_Directions for this task_
Reproduce all of the data below without alteration; exclude every picture.

_Working data_

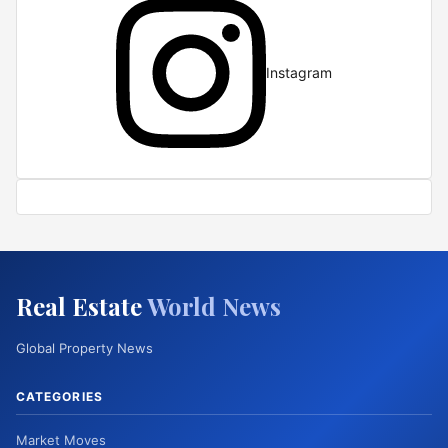
Instagram
Real Estate
World News
Global Property News
CATEGORIES
Market Moves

_Exercise output_
Instagram
Real Estate
World News
Global Property News
CATEGORIES
Market Moves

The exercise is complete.